Newswise — URBANA, Ill. — Food labels are a tricky business. Manufacturers must strike just the right balance to entice consumers without making false claims about their products. But if the number of lawsuits over misleading food labels is an indicator — 220 in 2020 alone — manufacturers are struggling. 

Court decisions provide little unifying guidance for manufacturers, with judges applying idiosyncratic reasoning to lower-court opinions. That’s why a team from the University of Illinois Urbana-Champaign analyzed hundreds of court documents and labeling laws to provide a set of guidelines courts can follow for more consistent verdicts, which could, in turn, influence food labeling practices. Their article, published in Loyola Consumer Law Review, was recently cited by the United States Court of Appeals for the Ninth Circuit in a product labeling case.

Judges often base their rulings on what a “reasonable consumer” might conclude when viewing food labels, according to study author Bryan Endres. “But one of the points we’re trying to make in our paper is that judges have to think about how food is marketed to the individual consumer going up and down the aisles in the grocery store, often in a hurry. You’re just going to grab stuff that jumps out at you. The reasonable consumer doesn’t sit in a judge’s chamber, taking an hour to study a food label and pick it apart,” said Endres, professor in the Department of Agricultural and Consumer Economics (ACE), part of the College of Agricultural, Consumer and Environmental Sciences (ACES) at Illinois. 

That’s why Endres and his co-authors, Jessica Guarino and Nabilah Nathani, suggested courts should consider tools like consumer surveys to better represent the authentic experiences of shoppers. This is the point cited in the U.S. Court of Appeals case. 

In the case, the plaintiff argued a label using the phrase “Nature Fusion” was misleading, suggesting a reasonable consumer should expect all-natural ingredients. The plaintiff’s counsel had arranged for a consumer survey in which participants had access only to the front label, not the ingredient list on the back label: a mistake in the eyes of the judge. The survey participants found the phrase ambiguous, but not necessarily misleading, as did the judge in her decision. In her court opinion, the judge said the survey’s flaws prevented it from being informative, but argued, with a citation to the Loyola article, well-designed surveys could be relevant and helpful in other cases. 
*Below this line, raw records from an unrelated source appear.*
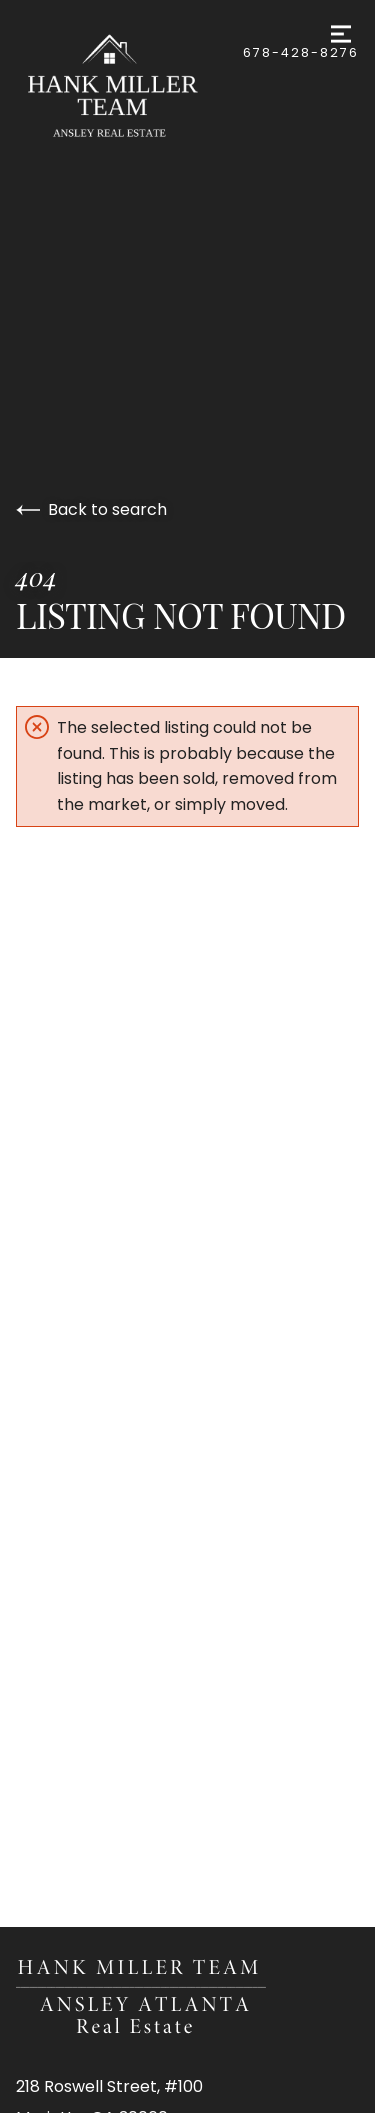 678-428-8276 (301, 52)
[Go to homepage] (129, 89)
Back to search (91, 509) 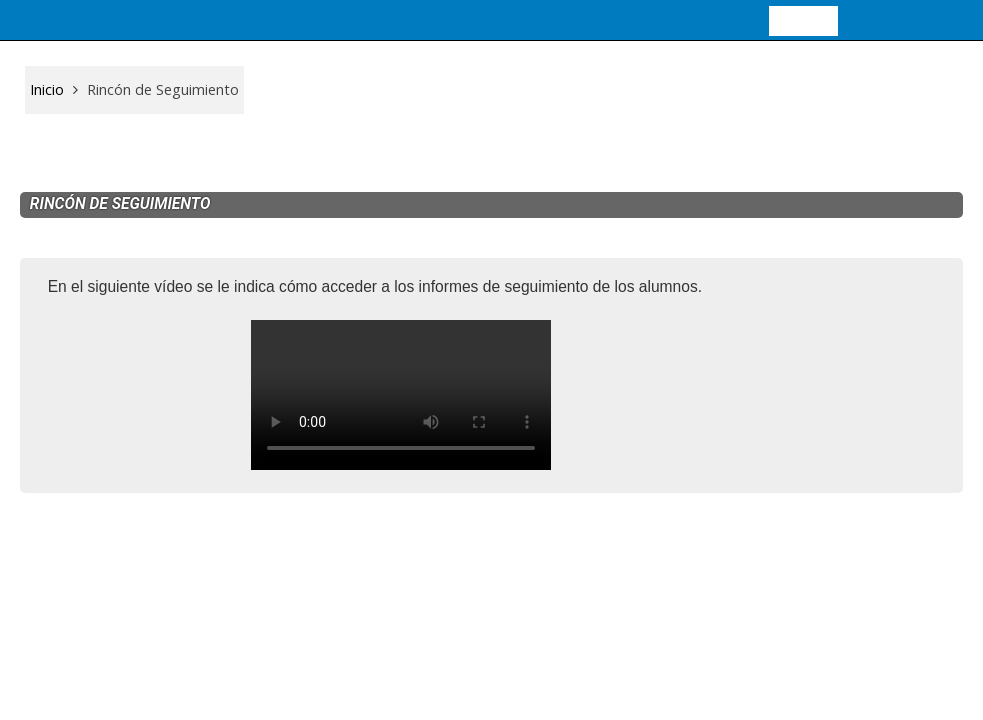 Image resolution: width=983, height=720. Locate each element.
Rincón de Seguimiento (163, 89)
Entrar (803, 19)
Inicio (47, 89) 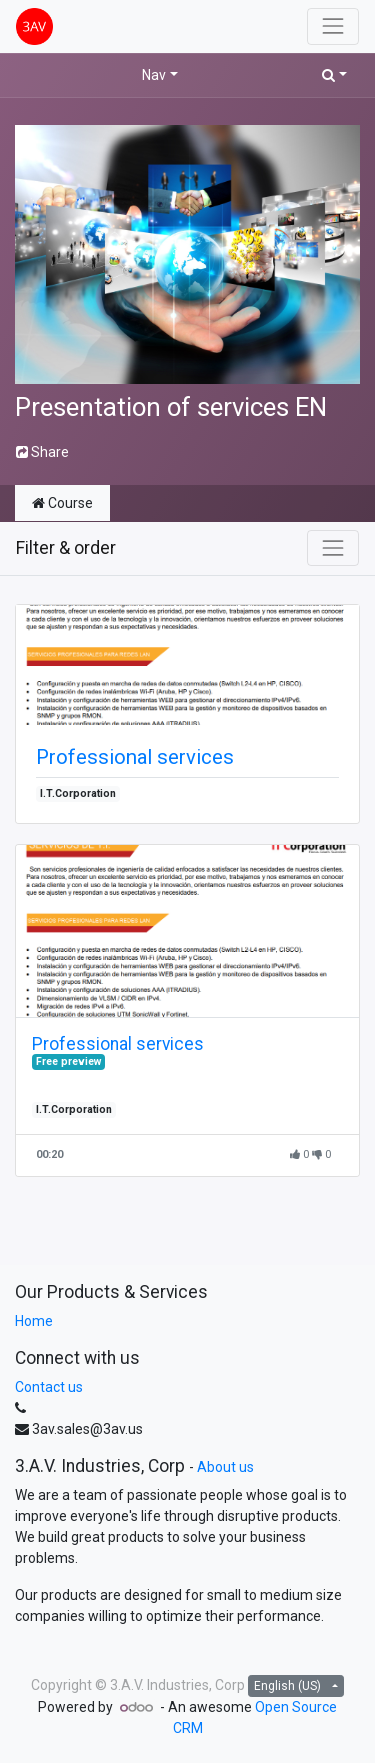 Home (34, 1321)
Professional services (135, 757)
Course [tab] (62, 503)
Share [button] (42, 452)
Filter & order (66, 548)
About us (225, 1467)
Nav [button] (154, 75)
Interestingly, the label in the case was on a shampoo product. 

“That was exciting to us because our article is talking about food, but the same principle happens in all these other consumer products,” Endres said. 

The Loyola paper provides a number of guiding principles in addition to the consumer survey recommendation. When applying the reasonable consumer lens to food label claims, the authors note, judges should consider factors such as consumers’ financial and food literacy, their personal beliefs, and the gap between manufacturers’ seemingly unlimited research resources and consumers’ limited attentional resources in real-world shopping environments.

“Absent these central elements driving consumer behavior and food purchases, reasonable consumer analyses are nothing more than a culmination of guessing,” said Guarino, a postdoctoral research associate in ACE.

According to Endres, the flurry of food label litigation has plateaued since 2020, but he still sees lawsuits popping up a few times a week. “I think for years, the food industry was not subject to a lot of attention about the label claims that were being made,” he said. “But consumers are paying more attention to labels now. And the companies know this.”

Against this backdrop, Endres says it’s more important than ever for courts to send a consistent message.

 “A U.S. Court of Appeals is just one step below the Supreme Court, so to be quoted in that opinion is significant,” Endres said. “It’s one step forward in trying to create some definitive rules around consumer labeling. There’s still a lot of subjectivity involved, but I think it provides some clarity that had been missing.”

The article, “What the judge ate for breakfast: Reasonable consumer challenges in misleading food labeling claims,” is published in the Loyola Consumer Law Review. The research was supported by the Bock Agricultural Law & Policy Program, part of ACE at Illinois.